=== Data for processing ===

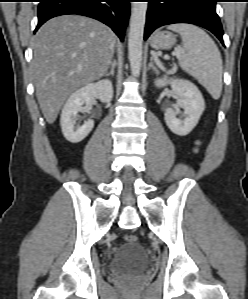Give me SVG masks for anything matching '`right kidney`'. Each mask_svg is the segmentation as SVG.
Masks as SVG:
<instances>
[{"instance_id": "1", "label": "right kidney", "mask_w": 248, "mask_h": 299, "mask_svg": "<svg viewBox=\"0 0 248 299\" xmlns=\"http://www.w3.org/2000/svg\"><path fill=\"white\" fill-rule=\"evenodd\" d=\"M95 98L103 103L112 100L113 87L111 81L100 80L85 85L72 93L63 106L60 124L64 137L71 143L82 141L93 129L94 121L92 119H88L81 126H75V124L78 113L90 110Z\"/></svg>"}]
</instances>
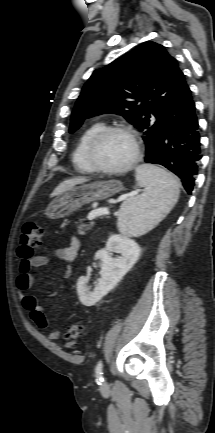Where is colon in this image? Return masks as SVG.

===

Goal of the exercise: Return every line above word for word, minus images.

Reply:
Give me SVG masks for anything matching '`right kidney`'. Each mask_svg is the segmentation as SVG.
Masks as SVG:
<instances>
[{"instance_id": "1", "label": "right kidney", "mask_w": 248, "mask_h": 299, "mask_svg": "<svg viewBox=\"0 0 248 299\" xmlns=\"http://www.w3.org/2000/svg\"><path fill=\"white\" fill-rule=\"evenodd\" d=\"M95 98L103 103L112 100L113 87L111 81L100 80L85 85L72 93L63 106L60 124L64 137L71 143L82 141L93 129L94 121L92 119H88L81 126H75V124L78 113L90 110Z\"/></svg>"}]
</instances>
Where is colon in this image? Return masks as SVG.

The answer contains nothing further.